Task details - Nothing but the lines below from the one with "bidding from third party advertisers" through the one with "Mutual Benefits Assurance" should be output, each exactly as given, and no pictures.

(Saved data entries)
—————
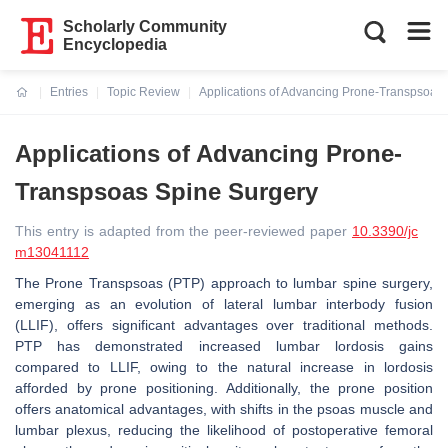
Scholarly Community
Encyclopedia
Entries
Topic Review
Applications of Advancing Prone-Transpsoas
Current:
Applications of Advancing Prone-
Transpsoas Spine Surgery
This entry is adapted from the peer-reviewed paper
10.3390/jc
m13041112
The Prone Transpsoas (PTP) approach to lumbar spine surgery,
emerging as an evolution of lateral lumbar interbody fusion
(LLIF), offers significant advantages over traditional methods.
PTP has demonstrated increased lumbar lordosis gains
compared to LLIF, owing to the natural increase in lordosis
afforded by prone positioning. Additionally, the prone position
offers anatomical advantages, with shifts in the psoas muscle and
lumbar plexus, reducing the likelihood of postoperative femoral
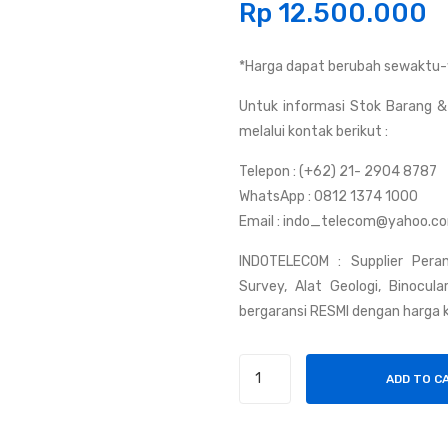
Rp
12.500.000
*Harga dapat berubah sewaktu-
Untuk informasi Stok Barang & 
melalui kontak berikut :
Telepon : (+62) 21- 2904 8787
WhatsApp : 0812 1374 1000
Email : indo_telecom@yahoo.c
INDOTELECOM : Supplier Peran
Survey, Alat Geologi, Binocul
bergaransi RESMI dengan harga k
Kompas
ADD TO C
FREIBERG
|
Kompas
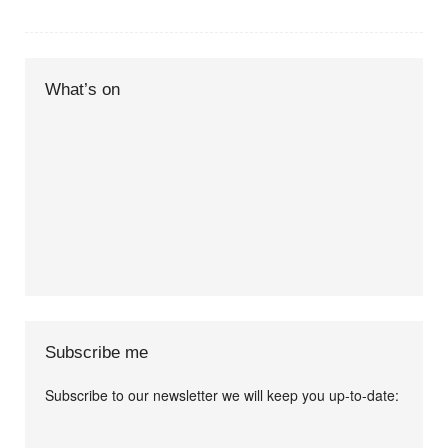
What’s on
Subscribe me
Subscribe to our newsletter we will keep you up-to-date:
I agree terms and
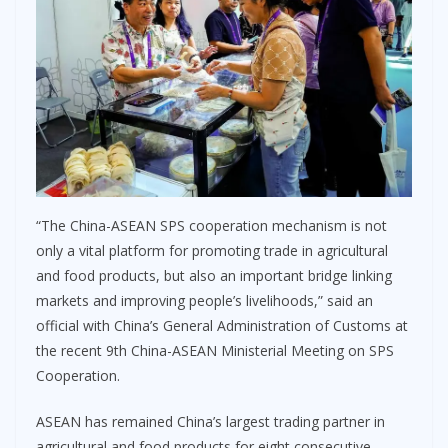
“The China-ASEAN SPS cooperation mechanism is not
only a vital platform for promoting trade in agricultural
and food products, but also an important bridge linking
markets and improving people’s livelihoods,” said an
official with China’s General Administration of Customs at
the recent 9th China-ASEAN Ministerial Meeting on SPS
Cooperation.
ASEAN has remained China’s largest trading partner in
agricultural and food products for eight consecutive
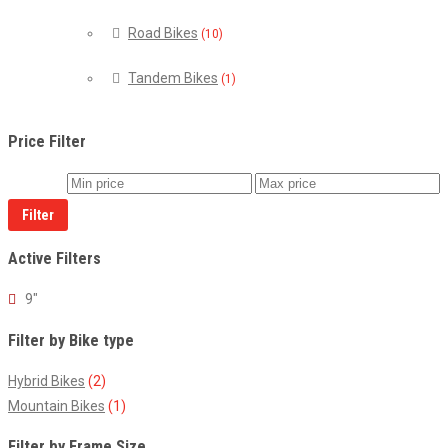
Road Bikes
(10)
Tandem Bikes
(1)
Price Filter
Filter
Active Filters
9"
Filter by Bike type
Hybrid Bikes
(2)
Mountain Bikes
(1)
Filter by Frame Size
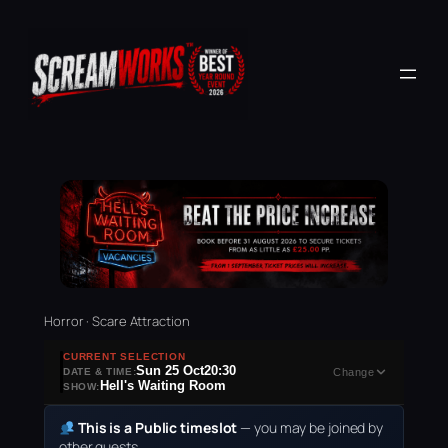
Horror · Scare Attraction
CURRENT SELECTION
Sun 25 Oct
20:30
DATE & TIME:
Change
Hell's Waiting Room
SHOW:
This is a Public timeslot
— you may be joined by
other guests.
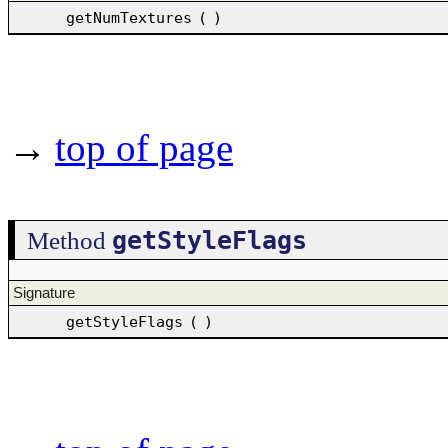
getNumTextures
(
)
→
top of page
getStyleFlags
Method
Signature
getStyleFlags
(
)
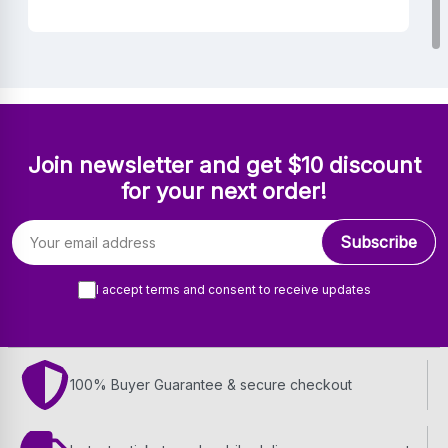
Join newsletter and get $10 discount
for your next order!
Email address
Subscribe
I accept terms and consent to receive updates
100% Buyer Guarantee & secure checkout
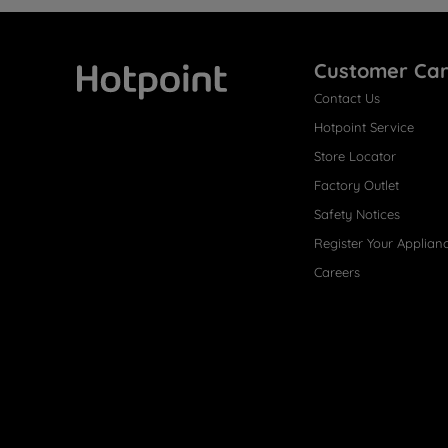
Customer Ca
Contact Us
Hotpoint
Hotpoint Service
Store Locator
Factory Outlet
Safety Notices
Register Your Applian
Careers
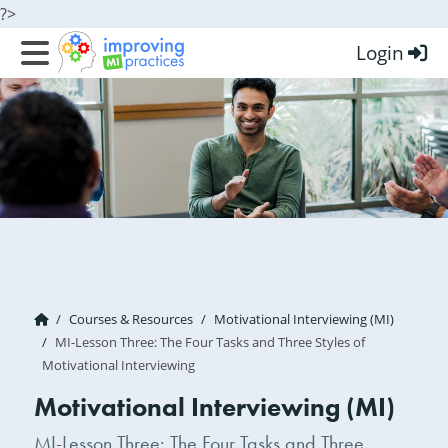
?>
Login
Improving MI Practices
Courses & Resources
Motivational Interviewing (MI)
MI-Lesson Three: The Four Tasks and Three Styles of
Motivational Interviewing
Motivational Interviewing (MI)
MI-Lesson Three: The Four Tasks and Three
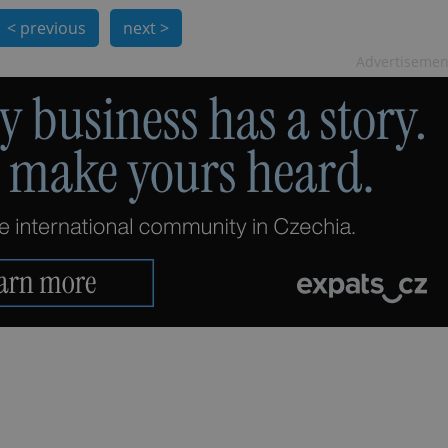
PHP.net
minutes
PHP language. This is a genera
.www.expats.cz
< previous
next >
used to maintain user session v
normally a random generated
used can be specific to the si
Advertisemen
example is maintaining a logg
user between pages.
.expats.cz
6 months
This cookie is used to allow f
on Expats.cz. It is necessary t
comfortable user experience 
to key services without requi
sign ins.
Provider
Expiration
Expiration
Description
Description
/
Domain
3 months
1 year 1
Used by Facebook to deliver a series of advertisement products su
This cookie name is associated with Google Universal Analyti
Google
month
bidding from third party advertisers
significant update to Google's more commonly used analytics
Inc.
LLC
cookie is used to distinguish unique users by assigning a 
.expats.cz
number as a client identifier. It is included in each page requ
used to calculate visitor, session and campaign data for the s
reports.
.expats.cz
1 year 1
This cookie is used by Google Analytics to persist session sta
month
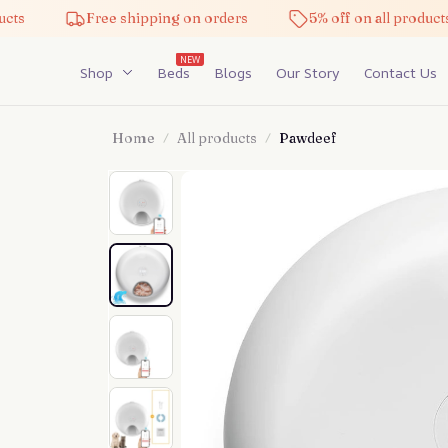
Free shipping on orders
5% off on all products
NEW
Shop
Beds
Blogs
Our Story
Contact Us
Home
All products
Pawdeef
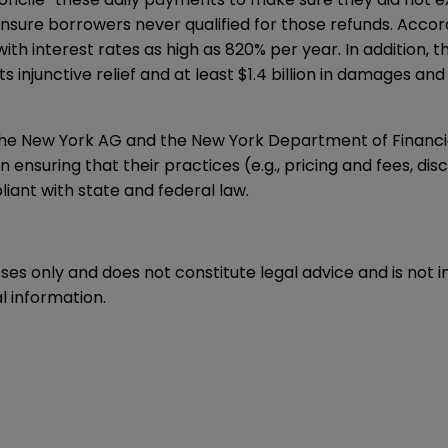
ensure borrowers never qualified for those refunds. Acco
th interest rates as high as 820% per year. In addition, 
njunctive relief and at least $1.4 billion in damages and r
the New York AG and the New York Department of Financi
 ensuring that their practices (e.g., pricing and fees, dis
iant with state and federal law.
oses only and does not constitute legal advice and is not 
l information.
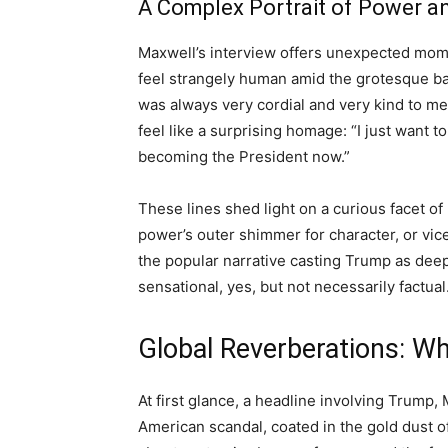
A Complex Portrait of Power 
Maxwell’s interview offers unexpected mome
feel strangely human amid the grotesque ba
was always very cordial and very kind to me
feel like a surprising homage: “I just want t
becoming the President now.”
These lines shed light on a curious facet o
power’s outer shimmer for character, or vic
the popular narrative casting Trump as de
sensational, yes, but not necessarily factual
Global Reverberations: W
At first glance, a headline involving Trump,
American scandal, coated in the gold dust of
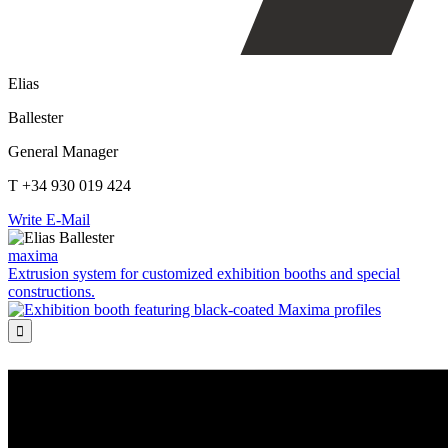
Elias
Ballester
General Manager
T +34 930 019 424
Write E-Mail
maxima
Extrusion system for customized exhibition booths and special
constructions.

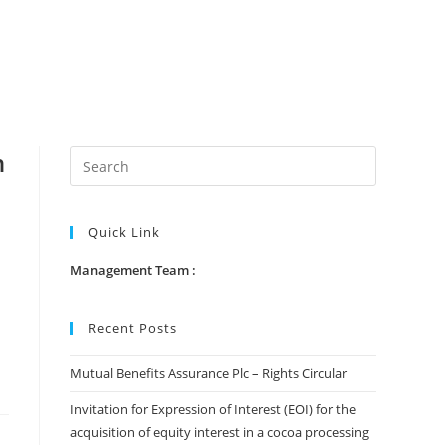
n
Quick Link
Management Team :
Recent Posts
Mutual Benefits Assurance Plc – Rights Circular
Invitation for Expression of Interest (EOI) for the
acquisition of equity interest in a cocoa processing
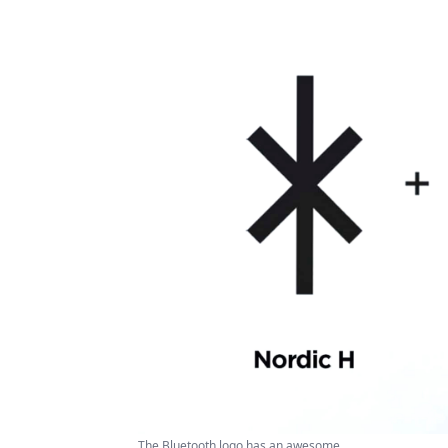
The Bluetooth logo has an awesome ...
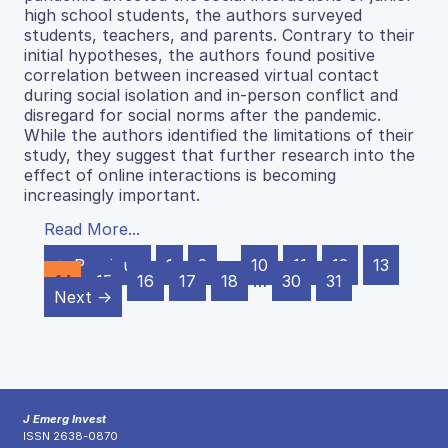
high school students, the authors surveyed
students, teachers, and parents. Contrary to their
initial hypotheses, the authors found positive
correlation between increased virtual contact
during social isolation and in-person conflict and
disregard for social norms after the pandemic.
While the authors identified the limitations of their
study, they suggest that further research into the
effect of online interactions is becoming
increasingly important.
Read More...
← Previous
1
2
…
10
11
12
13
14
15
16
17
18
…
30
31
Next →
J Emerg Invest
ISSN 2638-0870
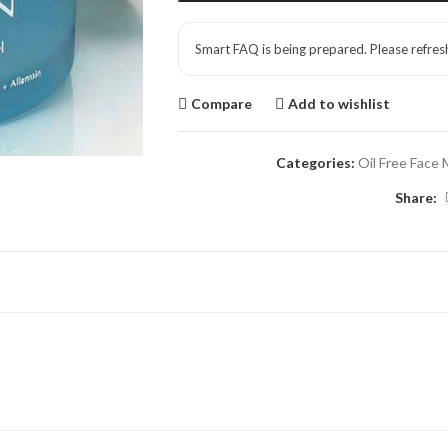
Smart FAQ is being prepared. Please refres
Compare
Add to wishlist
Categories:
Oil Free Face 
Share:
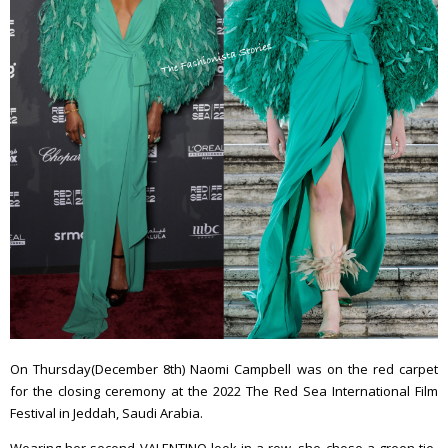
On Thursday(December 8th) Naomi Campbell was on the red carpet
for the closing ceremony at the 2022 The Red Sea International Film
Festival in Jeddah, Saudi Arabia.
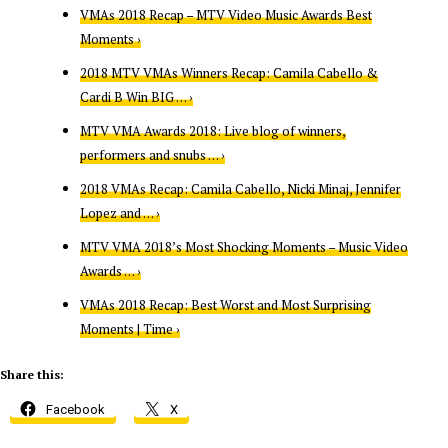
VMAs 2018 Recap – MTV Video Music Awards Best
Moments ›
2018 MTV VMAs Winners Recap: Camila Cabello &
Cardi B Win BIG … ›
MTV VMA Awards 2018: Live blog of winners,
performers and snubs … ›
2018 VMAs Recap: Camila Cabello, Nicki Minaj, Jennifer
Lopez and … ›
MTV VMA 2018’s Most Shocking Moments – Music Video
Awards … ›
VMAs 2018 Recap: Best Worst and Most Surprising
Moments | Time ›
Share this:
Facebook
X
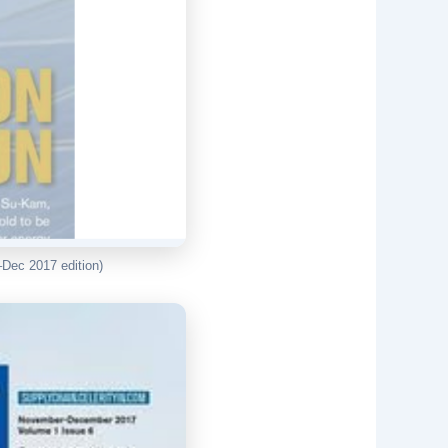
Dec 2017 edition)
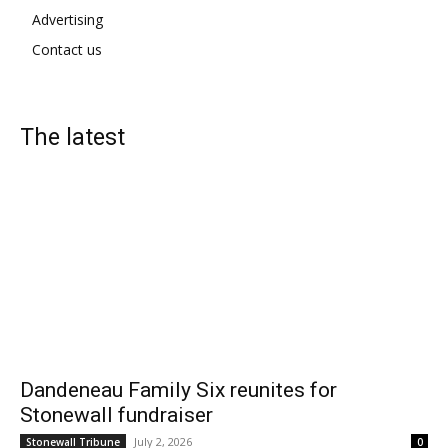
Advertising
Contact us
The latest
Dandeneau Family Six reunites for
Stonewall fundraiser
July 2, 2026
Stonewall Tribune
0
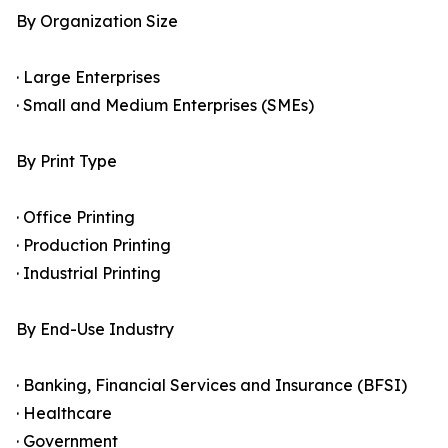
By Organization Size
· Large Enterprises
· Small and Medium Enterprises (SMEs)
By Print Type
· Office Printing
· Production Printing
· Industrial Printing
By End-Use Industry
· Banking, Financial Services and Insurance (BFSI)
· Healthcare
· Government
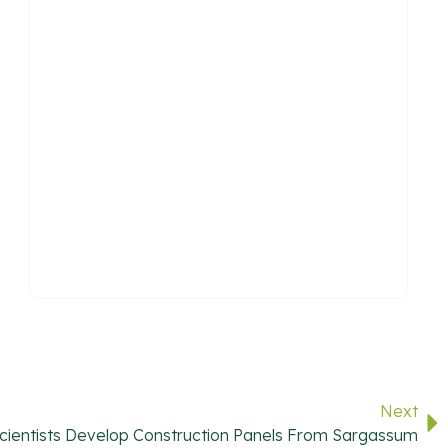
Next
ientists Develop Construction Panels From Sargassum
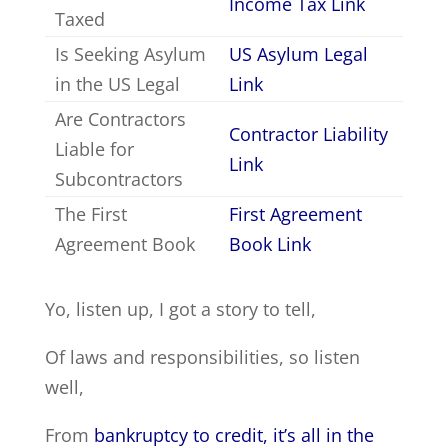
Income Tax Link
Taxed
Is Seeking Asylum
US Asylum Legal
in the US Legal
Link
Are Contractors
Contractor Liability
Liable for
Link
Subcontractors
The First
First Agreement
Agreement Book
Book Link
Yo, listen up, I got a story to tell,
Of laws and responsibilities, so listen
well,
From
bankruptcy to credit, it’s all in the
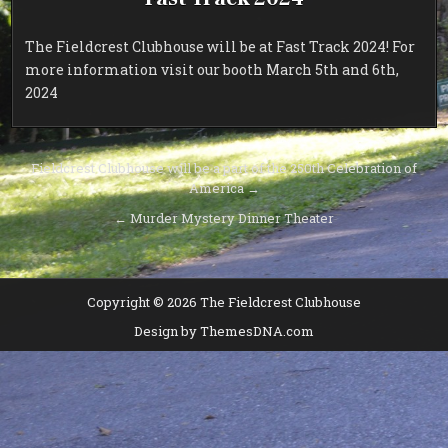
The Fieldcrest Clubhouse will be at Fast Track 2024! For
more information visit our booth March 5th and 6th,
2024
Post
Fieldcrest Clubhouse will be a part of the 250th Celebration of
America →
navigation
← Murder Mystery Dinner Theater
Copyright © 2026 The Fieldcrest Clubhouse
Design by ThemesDNA.com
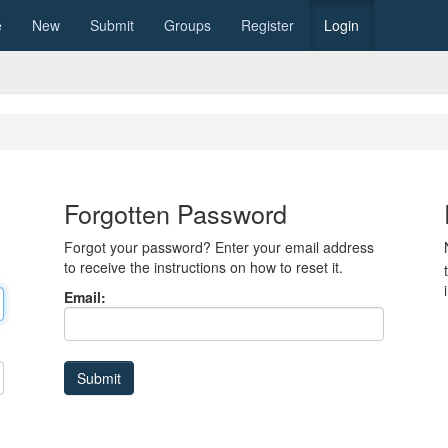
e
New
Submit
Groups
Register
Login
Forgotten Password
Forgot your password? Enter your email address
to receive the instructions on how to reset it.
Email:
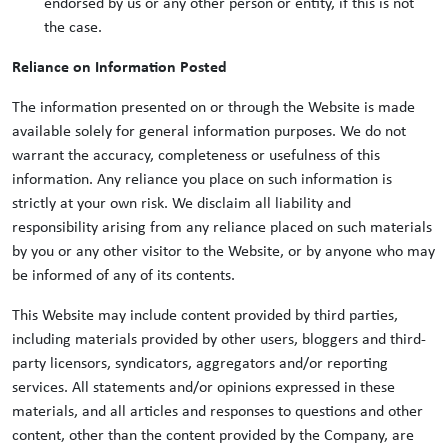
endorsed by us or any other person or entity, if this is not
the case.
Reliance on Information Posted
The information presented on or through the Website is made
available solely for general information purposes. We do not
warrant the accuracy, completeness or usefulness of this
information. Any reliance you place on such information is
strictly at your own risk. We disclaim all liability and
responsibility arising from any reliance placed on such materials
by you or any other visitor to the Website, or by anyone who may
be informed of any of its contents.
This Website may include content provided by third parties,
including materials provided by other users, bloggers and third-
party licensors, syndicators, aggregators and/or reporting
services. All statements and/or opinions expressed in these
materials, and all articles and responses to questions and other
content, other than the content provided by the Company, are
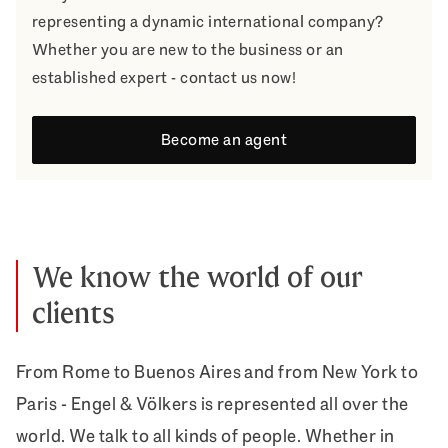
representing a dynamic international company?
Whether you are new to the business or an
established expert - contact us now!
Become an agent
We know the world of our
clients
From Rome to Buenos Aires and from New York to
Paris - Engel & Völkers is represented all over the
world. We talk to all kinds of people. Whether in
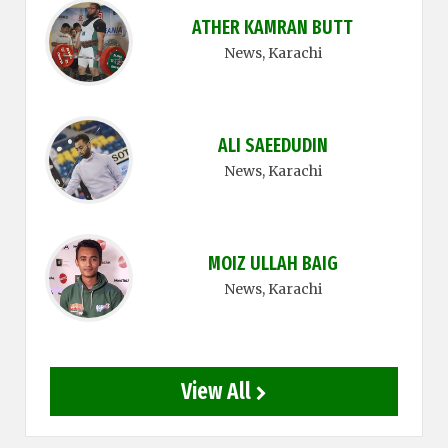
ATHER KAMRAN BUTT
News
, Karachi
ALI SAEEDUDIN
News
, Karachi
MOIZ ULLAH BAIG
News
, Karachi
View All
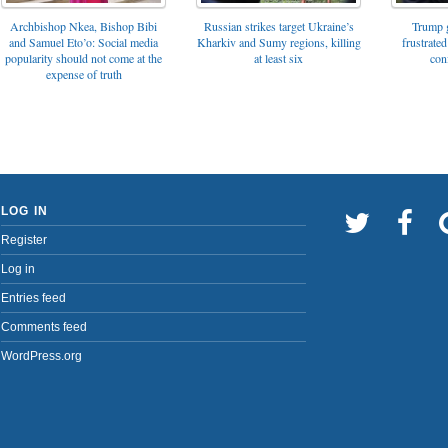
Archbishop Nkea, Bishop Bibi
Russian strikes target Ukraine’s
Trump g
and Samuel Eto’o: Social media
Kharkiv and Sumy regions, killing
frustrated
popularity should not come at the
at least six
con
expense of truth
LOG IN
Register
Log in
Entries feed
Comments feed
WordPress.org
—————
Answer area -
bidding from third party advertisers
significant update to Google's more commonly used analytics
Inc.
LLC
cookie is used to distinguish unique users by assigning a 
.expats.cz
number as a client identifier. It is included in each page requ
used to calculate visitor, session and campaign data for the s
reports.
.expats.cz
1 year 1
This cookie is used by Google Analytics to persist session sta
month
Free shipping on orders
5% off on all products
NEW
Shop
Beds
Blogs
Our Story
Contact Us
Home
All products
Pawdeef
ensure borrowers never qualified for those refunds. Acco
th interest rates as high as 820% per year. In addition, 
njunctive relief and at least $1.4 billion in damages and r
the New York AG and the New York Department of Financi
 ensuring that their practices (e.g., pricing and fees, dis
iant with state and federal law.
oses only and does not constitute legal advice and is not 
l information.
A Complex Portrait of Power 
Maxwell’s interview offers unexpected mome
feel strangely human amid the grotesque ba
was always very cordial and very kind to me
feel like a surprising homage: “I just want t
becoming the President now.”
These lines shed light on a curious facet o
power’s outer shimmer for character, or vic
the popular narrative casting Trump as de
sensational, yes, but not necessarily factual
Global Reverberations: W
At first glance, a headline involving Trump,
American scandal, coated in the gold dust of
Elias
Ballester
General Manager
T +34 930 019 424
Write E-Mail
maxima
Extrusion system for customized exhibition booths and special
constructions.

n
Quick Link
Management Team :
Recent Posts
Mutual Benefits Assurance Plc – Rights Circular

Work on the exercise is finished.